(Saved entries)
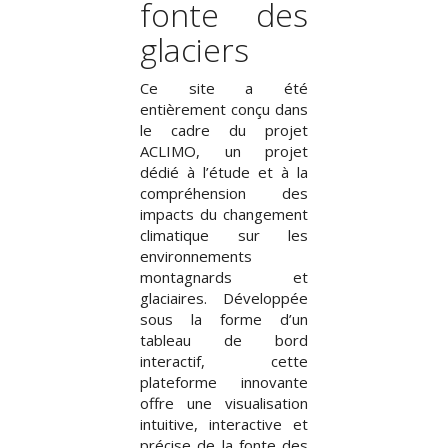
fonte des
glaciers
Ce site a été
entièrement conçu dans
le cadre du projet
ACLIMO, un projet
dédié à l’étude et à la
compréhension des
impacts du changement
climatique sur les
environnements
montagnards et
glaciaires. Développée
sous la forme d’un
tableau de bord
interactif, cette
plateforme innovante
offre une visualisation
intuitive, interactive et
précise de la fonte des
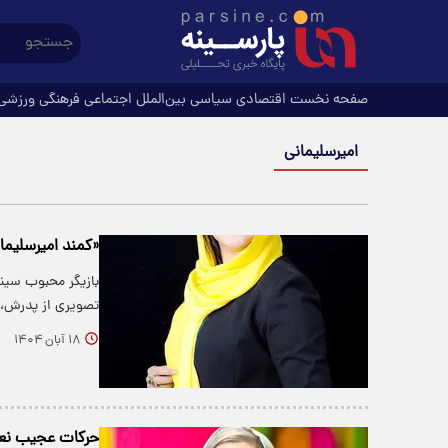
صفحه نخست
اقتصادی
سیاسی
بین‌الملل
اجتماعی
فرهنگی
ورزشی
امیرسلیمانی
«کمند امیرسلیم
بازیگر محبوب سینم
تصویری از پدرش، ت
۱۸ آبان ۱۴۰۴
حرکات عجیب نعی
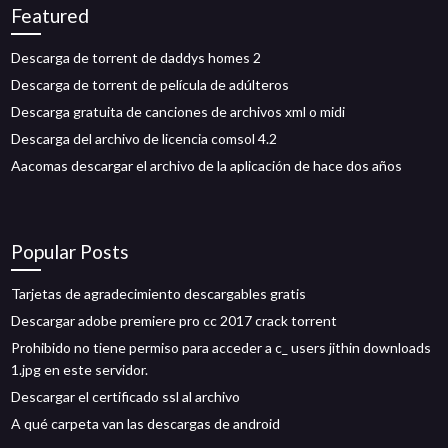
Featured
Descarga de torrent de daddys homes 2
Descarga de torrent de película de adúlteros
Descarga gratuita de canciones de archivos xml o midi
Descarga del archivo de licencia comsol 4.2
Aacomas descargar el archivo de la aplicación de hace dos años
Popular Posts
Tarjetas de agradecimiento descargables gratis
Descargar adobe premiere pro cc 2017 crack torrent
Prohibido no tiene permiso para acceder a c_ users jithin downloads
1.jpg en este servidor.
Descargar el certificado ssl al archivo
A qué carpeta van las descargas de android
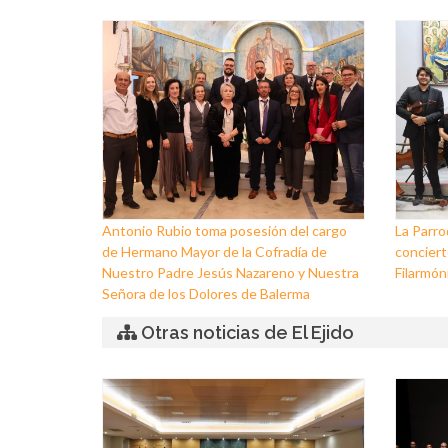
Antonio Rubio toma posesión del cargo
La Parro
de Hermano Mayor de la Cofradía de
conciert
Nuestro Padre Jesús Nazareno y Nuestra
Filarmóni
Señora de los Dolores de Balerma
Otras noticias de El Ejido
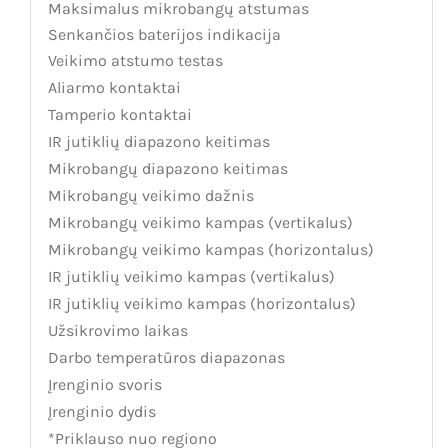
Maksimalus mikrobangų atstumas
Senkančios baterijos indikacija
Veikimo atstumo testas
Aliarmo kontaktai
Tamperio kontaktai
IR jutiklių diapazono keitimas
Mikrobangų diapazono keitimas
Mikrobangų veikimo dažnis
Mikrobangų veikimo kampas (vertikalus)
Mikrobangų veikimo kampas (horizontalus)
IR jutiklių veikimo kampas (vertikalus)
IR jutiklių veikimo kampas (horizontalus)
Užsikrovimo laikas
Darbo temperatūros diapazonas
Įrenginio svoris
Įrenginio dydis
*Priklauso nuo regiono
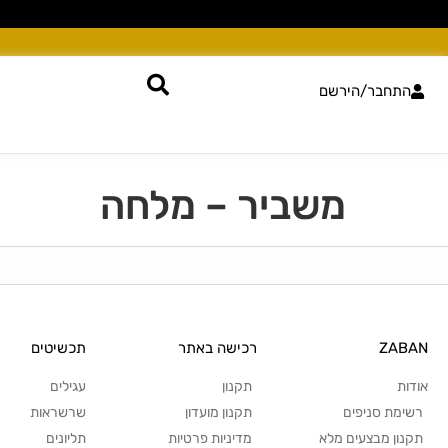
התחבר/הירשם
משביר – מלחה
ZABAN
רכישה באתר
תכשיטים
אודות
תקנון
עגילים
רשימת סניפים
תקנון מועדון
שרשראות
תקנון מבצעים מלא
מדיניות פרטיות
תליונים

==

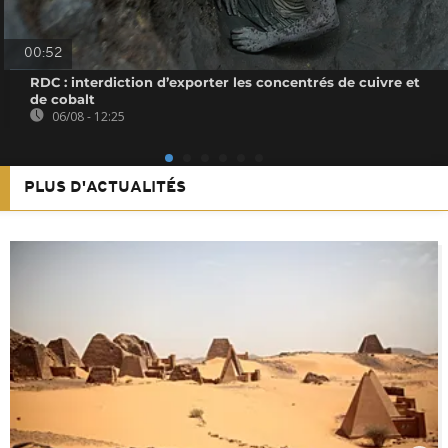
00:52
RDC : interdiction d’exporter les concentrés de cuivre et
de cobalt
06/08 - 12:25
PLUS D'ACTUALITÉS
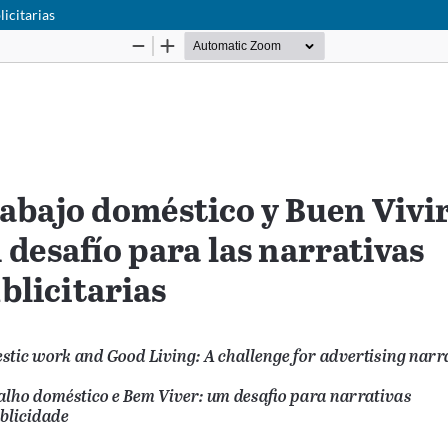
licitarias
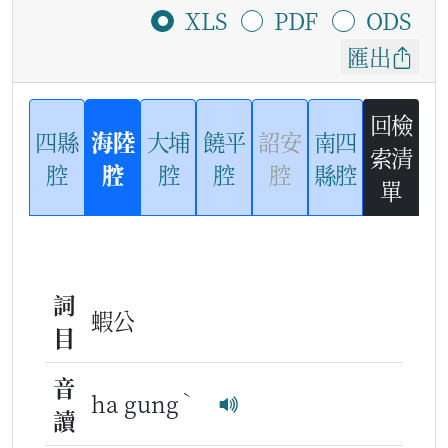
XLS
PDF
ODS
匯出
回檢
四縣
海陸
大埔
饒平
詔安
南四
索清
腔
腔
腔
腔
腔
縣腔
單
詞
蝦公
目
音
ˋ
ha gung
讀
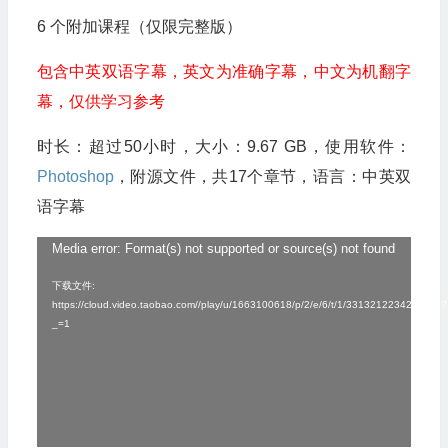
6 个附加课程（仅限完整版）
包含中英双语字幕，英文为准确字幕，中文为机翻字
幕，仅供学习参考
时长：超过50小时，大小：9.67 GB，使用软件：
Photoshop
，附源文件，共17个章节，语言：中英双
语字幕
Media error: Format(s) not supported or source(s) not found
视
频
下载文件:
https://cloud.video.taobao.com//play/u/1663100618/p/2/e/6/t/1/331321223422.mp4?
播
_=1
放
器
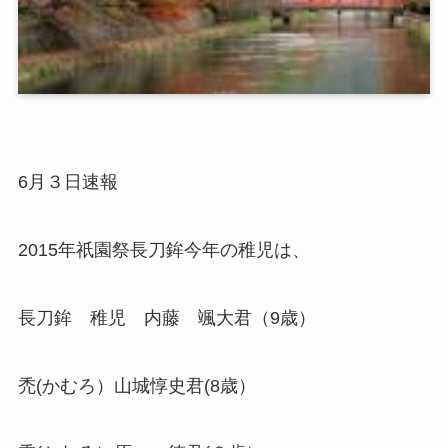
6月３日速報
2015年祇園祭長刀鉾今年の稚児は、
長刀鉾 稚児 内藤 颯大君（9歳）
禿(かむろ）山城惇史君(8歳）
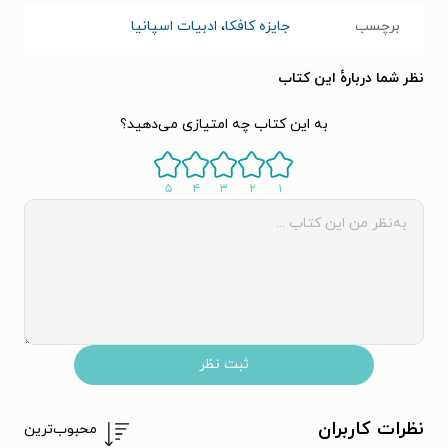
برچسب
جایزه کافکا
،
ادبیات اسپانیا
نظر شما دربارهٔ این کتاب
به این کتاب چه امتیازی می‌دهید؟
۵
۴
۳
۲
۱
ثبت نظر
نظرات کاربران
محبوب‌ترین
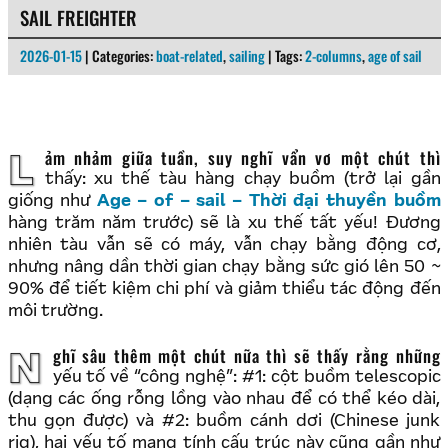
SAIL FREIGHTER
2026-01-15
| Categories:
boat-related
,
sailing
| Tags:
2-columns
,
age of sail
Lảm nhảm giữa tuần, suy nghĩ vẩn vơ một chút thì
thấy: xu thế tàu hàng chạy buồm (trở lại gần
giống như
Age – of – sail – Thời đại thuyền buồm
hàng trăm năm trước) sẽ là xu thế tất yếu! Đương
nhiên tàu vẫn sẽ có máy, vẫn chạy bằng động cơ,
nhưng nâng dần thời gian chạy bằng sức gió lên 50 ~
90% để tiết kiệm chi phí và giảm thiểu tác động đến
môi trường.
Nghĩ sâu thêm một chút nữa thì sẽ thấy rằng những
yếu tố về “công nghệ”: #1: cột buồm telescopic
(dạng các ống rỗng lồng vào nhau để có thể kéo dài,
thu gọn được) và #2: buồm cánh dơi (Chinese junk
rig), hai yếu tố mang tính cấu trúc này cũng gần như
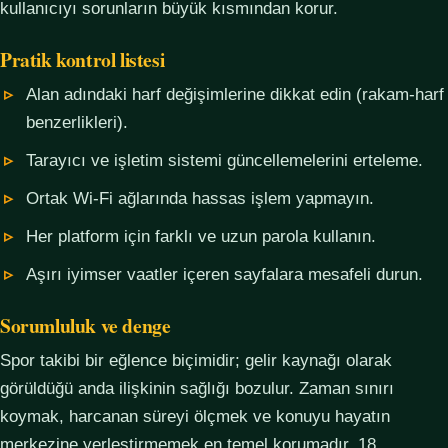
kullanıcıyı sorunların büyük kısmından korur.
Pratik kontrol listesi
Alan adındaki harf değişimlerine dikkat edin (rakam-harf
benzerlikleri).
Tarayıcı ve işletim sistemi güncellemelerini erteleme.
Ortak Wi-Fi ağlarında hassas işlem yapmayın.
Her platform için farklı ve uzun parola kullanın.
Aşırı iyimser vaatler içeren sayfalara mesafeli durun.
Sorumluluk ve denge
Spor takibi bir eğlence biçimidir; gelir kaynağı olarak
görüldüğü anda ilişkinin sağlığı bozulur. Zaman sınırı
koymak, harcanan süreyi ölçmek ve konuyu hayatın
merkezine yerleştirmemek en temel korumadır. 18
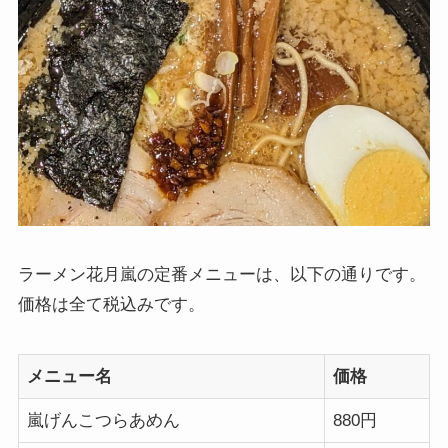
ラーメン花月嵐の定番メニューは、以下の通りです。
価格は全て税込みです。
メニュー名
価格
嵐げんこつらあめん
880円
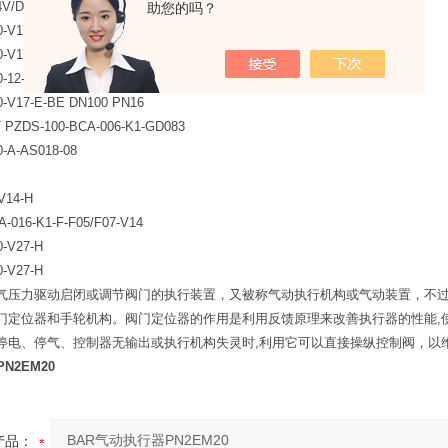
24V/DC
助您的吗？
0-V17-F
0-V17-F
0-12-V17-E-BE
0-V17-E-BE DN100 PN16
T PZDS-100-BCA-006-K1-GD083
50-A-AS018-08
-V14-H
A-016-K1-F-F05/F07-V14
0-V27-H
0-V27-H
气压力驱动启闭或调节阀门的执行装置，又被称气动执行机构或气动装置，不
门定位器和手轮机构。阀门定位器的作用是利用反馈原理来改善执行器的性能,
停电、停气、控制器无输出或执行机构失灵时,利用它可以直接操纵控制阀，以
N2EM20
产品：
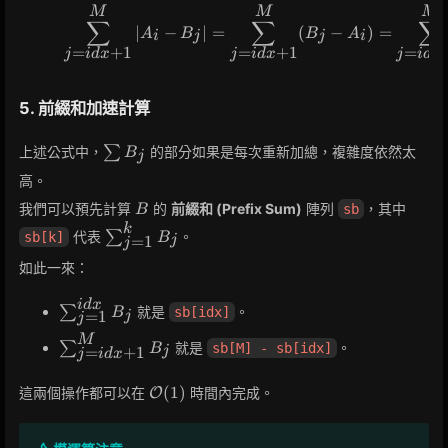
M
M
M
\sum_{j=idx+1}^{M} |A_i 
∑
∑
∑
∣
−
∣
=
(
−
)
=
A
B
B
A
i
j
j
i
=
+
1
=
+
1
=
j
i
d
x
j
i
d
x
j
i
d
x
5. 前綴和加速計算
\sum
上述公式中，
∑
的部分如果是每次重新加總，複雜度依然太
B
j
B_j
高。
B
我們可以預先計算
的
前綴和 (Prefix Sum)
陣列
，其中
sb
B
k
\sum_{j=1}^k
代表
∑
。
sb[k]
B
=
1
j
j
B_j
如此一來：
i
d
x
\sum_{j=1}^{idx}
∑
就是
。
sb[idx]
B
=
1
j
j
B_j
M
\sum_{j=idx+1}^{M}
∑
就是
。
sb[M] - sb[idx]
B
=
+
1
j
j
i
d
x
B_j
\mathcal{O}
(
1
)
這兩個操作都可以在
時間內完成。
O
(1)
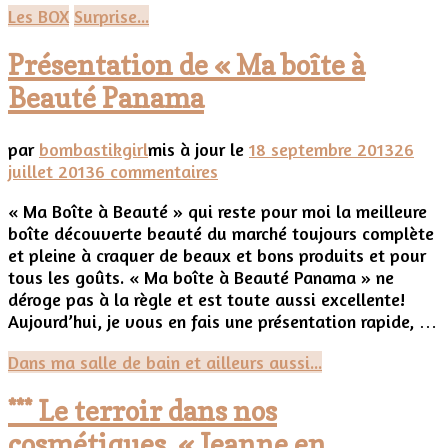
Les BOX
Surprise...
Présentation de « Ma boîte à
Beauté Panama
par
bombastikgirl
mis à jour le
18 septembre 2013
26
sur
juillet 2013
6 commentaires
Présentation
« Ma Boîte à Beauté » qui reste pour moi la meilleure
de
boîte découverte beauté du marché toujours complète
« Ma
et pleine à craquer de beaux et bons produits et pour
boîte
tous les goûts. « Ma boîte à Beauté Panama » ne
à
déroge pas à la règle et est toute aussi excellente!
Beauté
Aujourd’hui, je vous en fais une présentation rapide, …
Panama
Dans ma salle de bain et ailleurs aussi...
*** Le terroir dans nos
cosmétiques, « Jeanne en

* * *

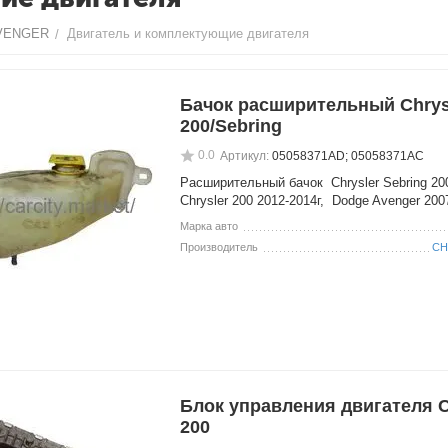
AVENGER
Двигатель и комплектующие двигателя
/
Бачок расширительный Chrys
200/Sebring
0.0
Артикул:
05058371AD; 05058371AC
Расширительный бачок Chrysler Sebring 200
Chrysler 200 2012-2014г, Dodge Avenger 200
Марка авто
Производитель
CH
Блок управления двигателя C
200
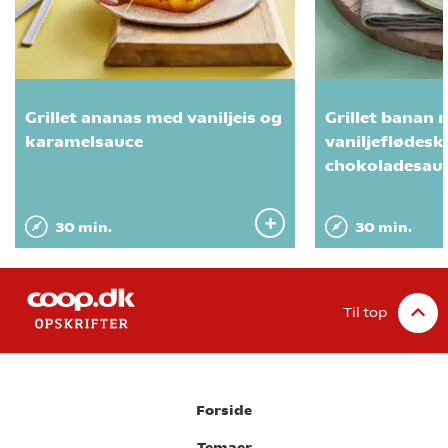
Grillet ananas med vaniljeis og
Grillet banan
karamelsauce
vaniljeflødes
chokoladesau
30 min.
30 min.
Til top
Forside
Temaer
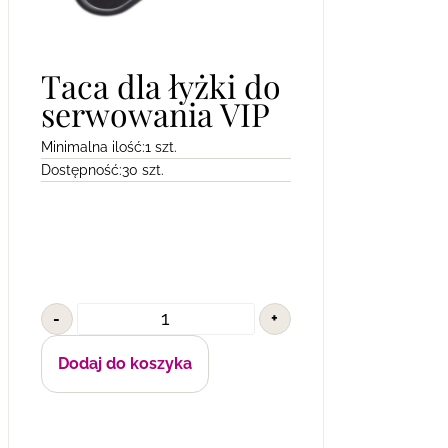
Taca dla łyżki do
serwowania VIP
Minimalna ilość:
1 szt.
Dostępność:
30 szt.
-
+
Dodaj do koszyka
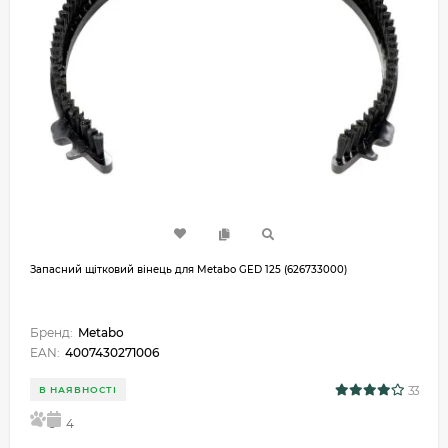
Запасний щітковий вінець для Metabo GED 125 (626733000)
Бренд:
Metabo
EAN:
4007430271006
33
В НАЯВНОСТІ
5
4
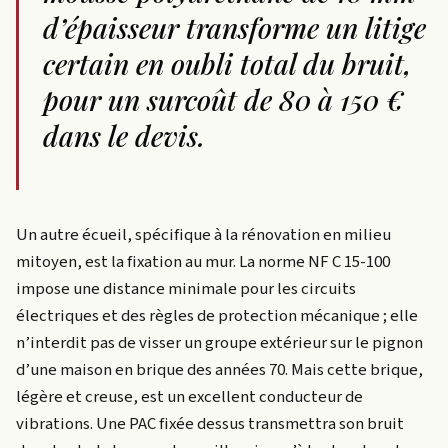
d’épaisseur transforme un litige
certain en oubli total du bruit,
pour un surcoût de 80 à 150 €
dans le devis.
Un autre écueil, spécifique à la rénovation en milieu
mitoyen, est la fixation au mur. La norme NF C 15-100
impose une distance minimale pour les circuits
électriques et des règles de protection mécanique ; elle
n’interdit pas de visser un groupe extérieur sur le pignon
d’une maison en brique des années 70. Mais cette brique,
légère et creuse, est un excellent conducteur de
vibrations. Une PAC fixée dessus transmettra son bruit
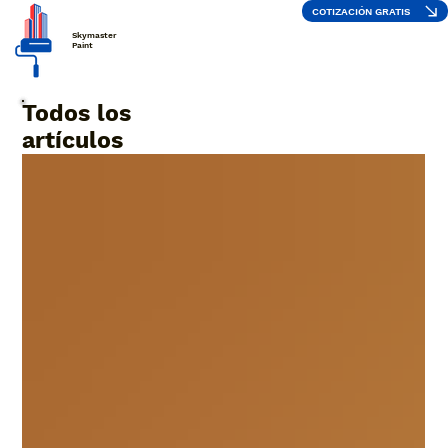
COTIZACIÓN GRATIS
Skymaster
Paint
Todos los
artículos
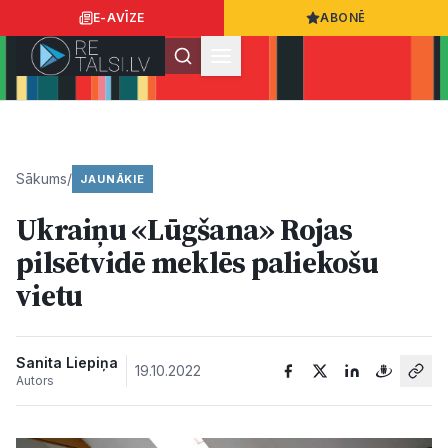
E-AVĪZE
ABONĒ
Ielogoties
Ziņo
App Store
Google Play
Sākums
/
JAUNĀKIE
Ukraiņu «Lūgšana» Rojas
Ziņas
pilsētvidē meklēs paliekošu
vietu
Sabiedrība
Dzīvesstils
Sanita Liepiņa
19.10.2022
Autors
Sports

— WHAT IS REQUIRED —
Since the pictures are not part of the copy, please transcribe only the lines above from the one with "6 个附加课程（仅限完整版）" through the one with "Her platform için", exactly and with both ends.

— OUTPUT OF THE TASK —
6 个附加课程（仅限完整版）
包含中英双语字幕，英文为准确字幕，中文为机翻字
幕，仅供学习参考
时长：超过50小时，大小：9.67 GB，使用软件：
Photoshop
，附源文件，共17个章节，语言：中英双
语字幕
Media error: Format(s) not supported or source(s) not found
视
频
下载文件:
https://cloud.video.taobao.com//play/u/1663100618/p/2/e/6/t/1/331321223422.mp4?
播
_=1
放
器
6月３日速報
2015年祇園祭長刀鉾今年の稚児は、
長刀鉾 稚児 内藤 颯大君（9歳）
禿(かむろ）山城惇史君(8歳）
برچسب
جایزه کافکا
،
ادبیات اسپانیا
نظر شما دربارهٔ این کتاب
به این کتاب چه امتیازی می‌دهید؟
۵
۴
۳
۲
۱
ثبت نظر
نظرات کاربران
محبوب‌ترین
SAIL FREIGHTER
2026-01-15
| Categories:
boat-related
,
sailing
| Tags:
2-columns
,
age of sail
Lảm nhảm giữa tuần, suy nghĩ vẩn vơ một chút thì
thấy: xu thế tàu hàng chạy buồm (trở lại gần
giống như
Age – of – sail – Thời đại thuyền buồm
hàng trăm năm trước) sẽ là xu thế tất yếu! Đương
nhiên tàu vẫn sẽ có máy, vẫn chạy bằng động cơ,
nhưng nâng dần thời gian chạy bằng sức gió lên 50 ~
90% để tiết kiệm chi phí và giảm thiểu tác động đến
môi trường.
Nghĩ sâu thêm một chút nữa thì sẽ thấy rằng những
yếu tố về “công nghệ”: #1: cột buồm telescopic
(dạng các ống rỗng lồng vào nhau để có thể kéo dài,
thu gọn được) và #2: buồm cánh dơi (Chinese junk
rig), hai yếu tố mang tính cấu trúc này cũng gần như
kullanıcıyı sorunların büyük kısmından korur.
Pratik kontrol listesi
Alan adındaki harf değişimlerine dikkat edin (rakam-harf
benzerlikleri).
Tarayıcı ve işletim sistemi güncellemelerini erteleme.
Ortak Wi-Fi ağlarında hassas işlem yapmayın.
Her platform için farklı ve uzun parola kullanın.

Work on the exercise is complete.